Case ID: sand-ch_4/html/0471-01.html
Source: Caselaw Access Project
Author: {"author": "The Vice-Chancellor.", "license": "Public Domain", "url": "https://static.case.law/"}
Date Created: 2024-08-24T03:29:51.129683

Windt and others v. The German Reformed Church.
    Dec. 23, 1846 ;
    Jan’y. 8, 1847.
    The sepulture of friends and relatives in a cemetery helohging to a religious society, confers no right or title upon the survivors, and they cannot prevent the sale of such cemetery by the corporation and the removal of the interred remains, where such removal is in other respects conducted according to law.
    The payment of fees and Charges to the corporation or its officers, upon interments, gives no title to the land occupied by the body interred. The payment confers the privilege of sepulture for the body in the mode used and permitted by the corporation ; the right to have the same remain undisturbed as long as shall be required for the entire decomposition of such remains, provided the cemetery shall so long continue to be used as such ; and the right, in case the cemetery shall be sold for secular purposes, to have such remains removed and properly deposited in a new place of sepulture.
    The conveyance of vaults or burying lots in a cemetery by a religious incorporation, confers a perfect right of property on the grantee, independent of any use of the same for sepulture.
    The bill was filed in December 1846, by John Windt, and several other persons claiming under similar rights, and a temporary injunction issued, (with an order to show cause,) restraining the defendants from removing the remains of the dead, from the cemetery formerly owned by them in Twelfth street, near University Place in the city of New York.
    The case made by the bill, was this. The' defendants, a religious incorporation, bought the ground in question in 1823, and devoted it to the purposes of a cemetery for their church and for the public use. It has been used for those purposes accordingly, from thence until quite recently, and a great many deceased persons have been interred there. Each of the complainants, has near relatives whom he has caused to be interred in the cemetery, and each is either a member of the defendants congregation, or has paid to the defendants the usual burial fee of three dollars on having such interments made. The defendants, alleging that they have sold the ground, have given notice that the bodies interred there must be removed by a fixed time, in default of which the defendants will cause them to be removed and re-interred in their new cemetery in Bushwick, Long Island. The time fixed having elapsed, the defendants have commenced removing the remains of the dead, which the bill alleged they have no right to do. It also charged great carelessness, rudeness and misconduct, in the manner in which the removal was making.

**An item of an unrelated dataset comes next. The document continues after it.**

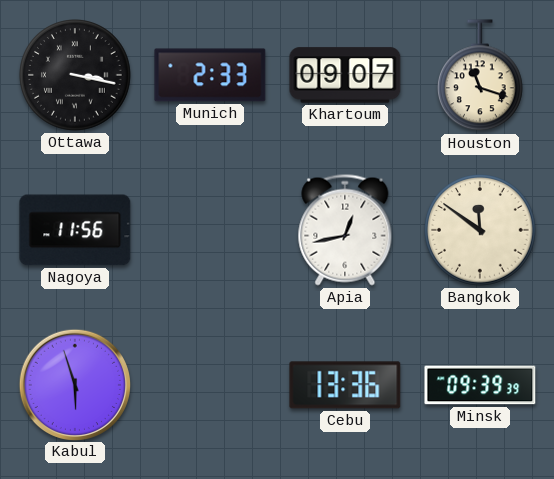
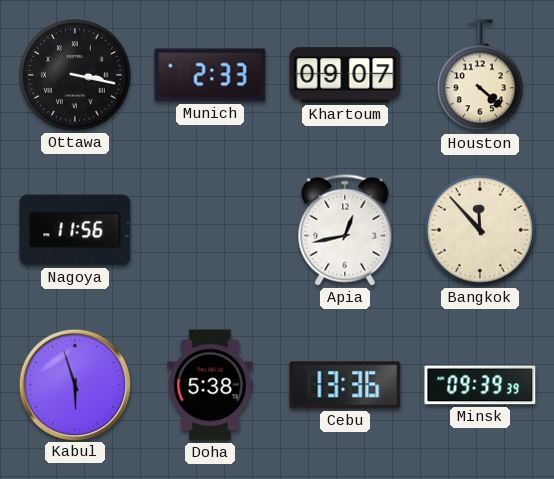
Houston: 11:18 -> 4:22
Bangkok: 11:51 -> 11:53
Doha: none -> 5:38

    - The defendants on showing cause, read affidavits and documents setting forth, that they as a religious corporation purchased the ground in question, being two adjacent lots, each twenty-five feet front and rear by about seventy-five feet in depth, in April 1824. They own the lots in fee, and have used them as a cemetery, but have sold no burial plats or vaults therein ; nor has any person by any written instrument, acquired any right of interment there. That the lots are remote from their church and congregation, in a densely populated vicinity, and altogether too small for a cemetery. That for the latter purpose, they have purchased a tract in Bush wick, and their corporation being in debt and greatly embarrassed, they were compelled to sell the lots, in order to save their church from sale. That in pursuance of the act of April 11, 1842, respecting cemeteries, and on the written consent of more than three fourths of the members of the corporation, they petitioned the court of chancery, and in October 1846, obtained an order from the vice-chancellor, authorizing them to sell the lots, according to the provisions of that act. They have accordingly sold and conveyed them in fee to Jasper Grosvenor, for $6000, have received the whole price except $500, and have covenanted with him to remove the remains of the dead there interred, within sixty days from October 22, 1846. They gave sufficient notice to enable •the friends of the latter to remove such remains, and were proceeding, in default of their assuming the task, with all proper care and consideration, to transfer such remains to the new cemetery in Bushwick.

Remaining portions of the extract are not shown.